You're living in a Dreamworld mate, mixing different cultures/religions together is like trying to mix oil and water. Most people like to live in and around, other people who share their culture, religion and background. We're importing the worlds conflicts, we saw running battles between Indians and Pakistanis in Leicester and Birmingham last year, and a few weeks ago we had a mini civil war outside the embassy in London between Ethiopians and Eritreans. Every time a foreign conflict starts now, it'll play out on our streets
I lived in one of the most ethnically and culturally diverse areas in the country for years and you're talking bollox mate.
 
You're living in a Dreamworld mate, mixing different cultures/religions together is like trying to mix oil and water. Most people like to live in and around, other people who share their culture, religion and background. We're importing the worlds conflicts, we saw running battles between Indians and Pakistanis in Leicester and Birmingham last year, and a few weeks ago we had a mini civil war outside the embassy in London between Ethiopians and Eritreans. Every time a foreign conflict starts now, it'll play out on our streets
Post and (new) poster removed
 
There isn't any shortage of housing of course. We normally have over 200k empty (for more than 6 months) properties available at any given time. And thats just in England.

Any problem with any foreign money coming into the UK isn't at the bottom end of the financial strata, its at the top.

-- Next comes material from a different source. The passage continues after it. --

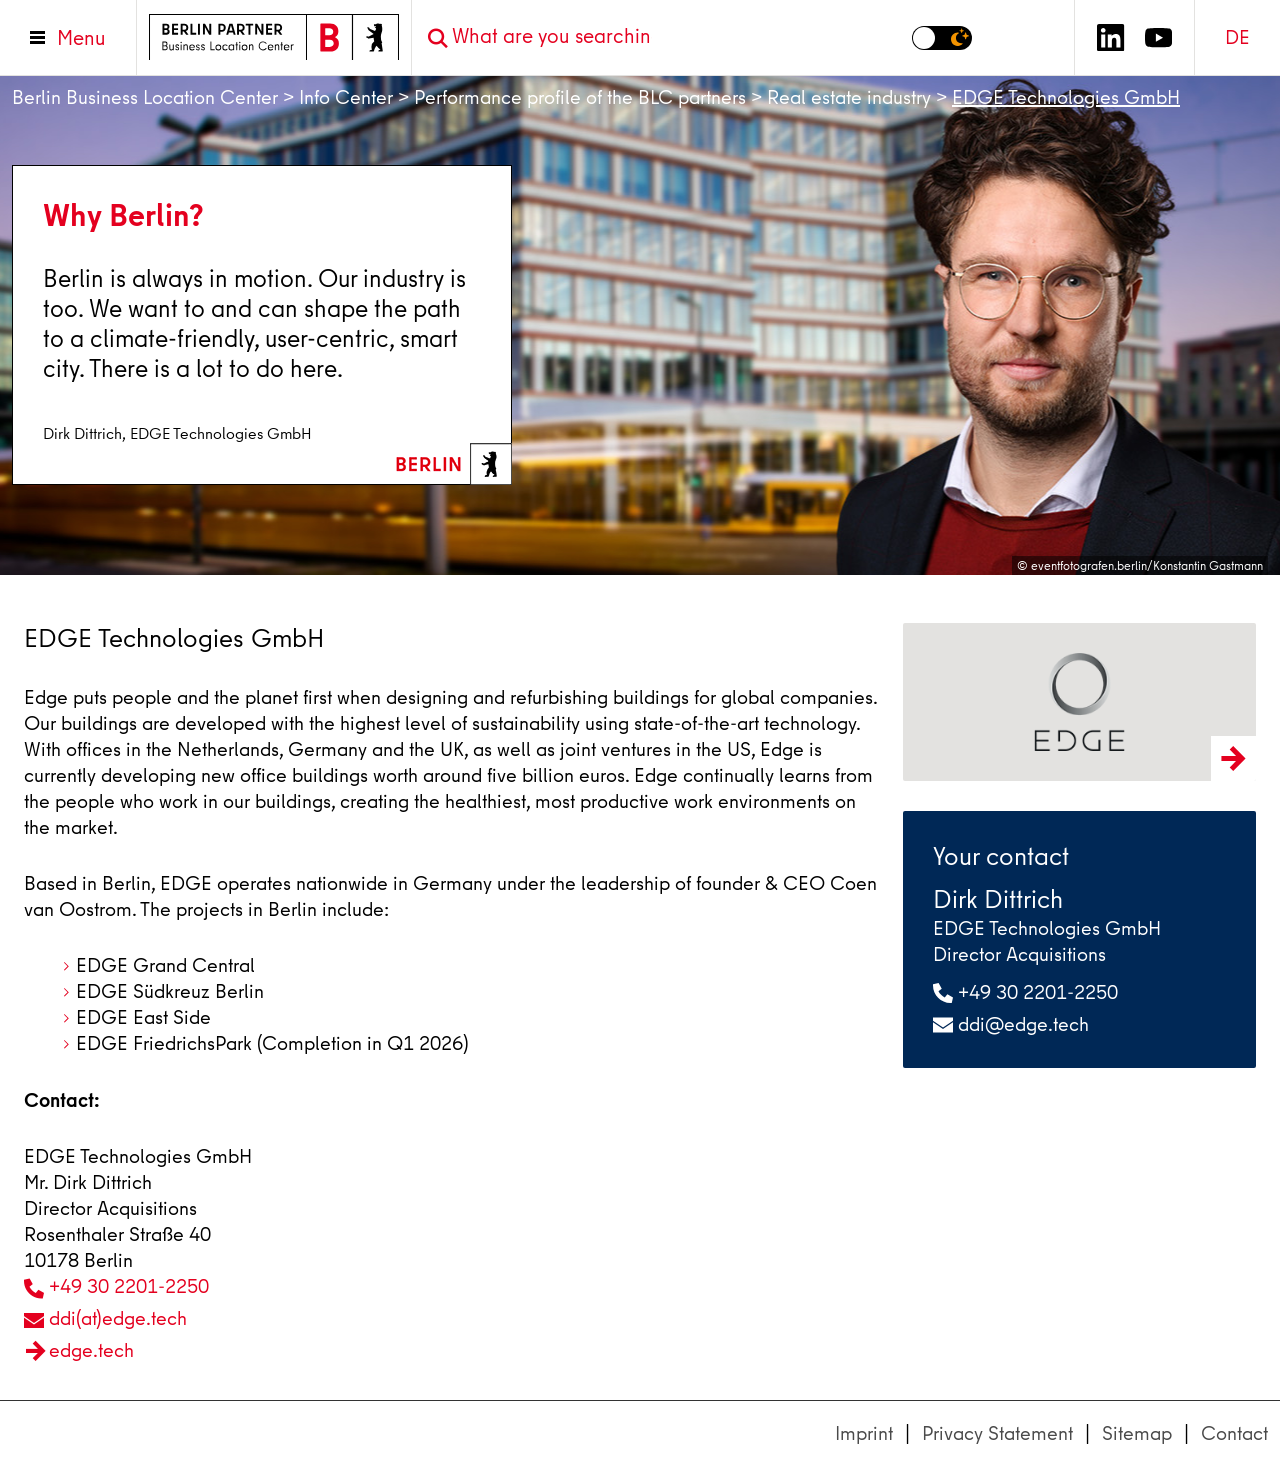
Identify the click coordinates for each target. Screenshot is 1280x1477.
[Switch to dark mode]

Sadly I don't think a change of governing party will change it as no government will want to be in power when what should be done to correct it could actually happen.
 
There isn't any shortage of housing of course. We normally have over 200k empty (for more than 6 months) properties available at any given time. And thats just in England.

Any problem with any foreign money coming into the UK isn't at the bottom end of the financial strata, its at the top.

Sadly I don't think a change of governing party will change it as no government will want to be in power when what should be done to correct it could actually happen.
And that is another issue. Also add property bought as a second home in places like Cornwall, or Whitby.
 
I do love the narratives of invasion though.

I can't believe all of the people from those countries we invaded and told them we and our lands are superior now want to come here.

Why are these people coming here and promoting their religion when we gave them Christianity? You know, the white bloke from the middle east.